Um tempo em que andávamos em turma, turma de jovens disputando beleza, jovialidade e amores, se fazia necessário provar a conquista (tempo para a turma de o outro bairro ver e saber que eu te amo). Embora esse amor, essa conquista não durava mais que um verão, umas férias do mês de julho. Erámos aventureiros e sabíamos da grandeza do mundo e dos caminhos da vida, caminhos que poderia nos levar adiante (meu bem, o mundo inteiro está naquela estrada ali em frente); tomar refrigerante, comer cachorro-quente era diversão, brincadeira, interação sem perder tempo e com pressa de viver. A gente misturava e diluía tudo.

”Meu bem, mas quando a vida nos violentar, pediremos ao bom Deus que nos ajude. Falaremos para a vida: vida, pisa devagar, meu coração, cuidado, é frágil, meu coração é como um vidro, como um beijo de novela”. Inexperientes e sonhadores fomos atiramos e pisamos num mundo real e cruel, cheio de ciladas e de curvas que nos fizeram sofrer e aprender com fragilidade do coração e com a liquidez da vida, em um mundo onde tudo passava rapidamente e nada valia mais que um momento.

Tudo que vivemos e experimentamos nos ensinou a sermos sozinhos, a extravasar a nossa sanha através do nosso som, o som da nossa voz e da nossa música, sempre com pressa de viver, para viver tudo com intensidade e com paixão, sem certeza arriscando tudo pela simples alegria de ser, mesmo andando por caminhos errados, o importante era existir como pessoa.

A fragilidade da vida e a certeza da morte estão presentes e bem presentes na letra da canção, além do apelo de viver intensamente e correr perigo até a morte como parte da vida. Ainda na incerteza e efemeridade da vida ele questiona o destino e suas peças: “talvez eu morra jovem” e oferece opções de morrer fatalmente: “alguma curva do caminho, algum punhal de amor traído”, como complemento que o destino nos reserva e encerra nossa existência.

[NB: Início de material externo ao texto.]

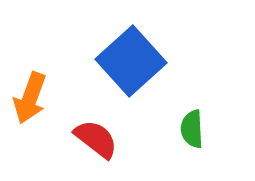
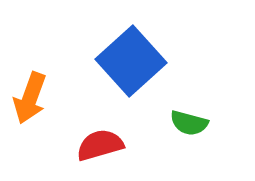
green semicircle: moved 3 px left, 6 px up; rotated 72 degrees counterclockwise
red semicircle: moved 4 px right, 6 px down; rotated 54 degrees counterclockwise
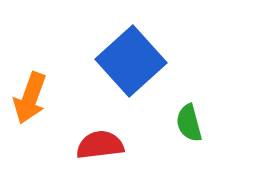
green semicircle: rotated 60 degrees clockwise
red semicircle: rotated 9 degrees clockwise
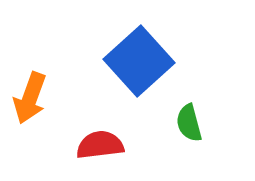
blue square: moved 8 px right
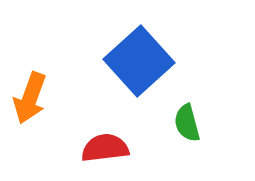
green semicircle: moved 2 px left
red semicircle: moved 5 px right, 3 px down
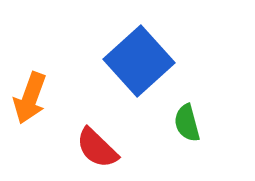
red semicircle: moved 8 px left; rotated 129 degrees counterclockwise
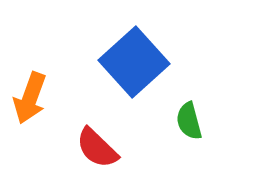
blue square: moved 5 px left, 1 px down
green semicircle: moved 2 px right, 2 px up
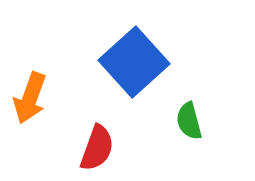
red semicircle: rotated 114 degrees counterclockwise
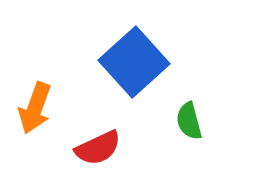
orange arrow: moved 5 px right, 10 px down
red semicircle: moved 1 px right; rotated 45 degrees clockwise
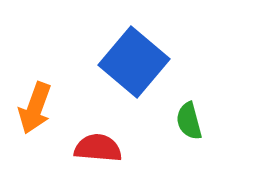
blue square: rotated 8 degrees counterclockwise
red semicircle: rotated 150 degrees counterclockwise
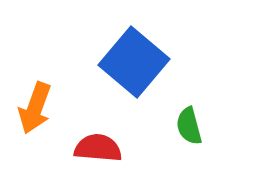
green semicircle: moved 5 px down
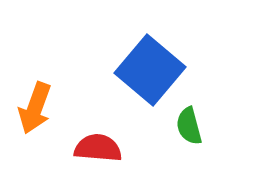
blue square: moved 16 px right, 8 px down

No apelo incessante de viver, de correr perigo, de morrer comigo ele chama a parceira de meu bem, modo carinhoso a que se referia à pessoa amada, moda trazida da Jovem Guarda nas músicas de Roberto Carlos e Ronnie Von que embalou a geração na qual Belchior viveu. Depois, o tropicalismo em ironia a internacionalização da cultura no Brasil, seus cantores passam a chamar de Baby, e ele insiste em dizer Meu Bem, fortalecendo nosso idioma e a preservação da nossa cultura.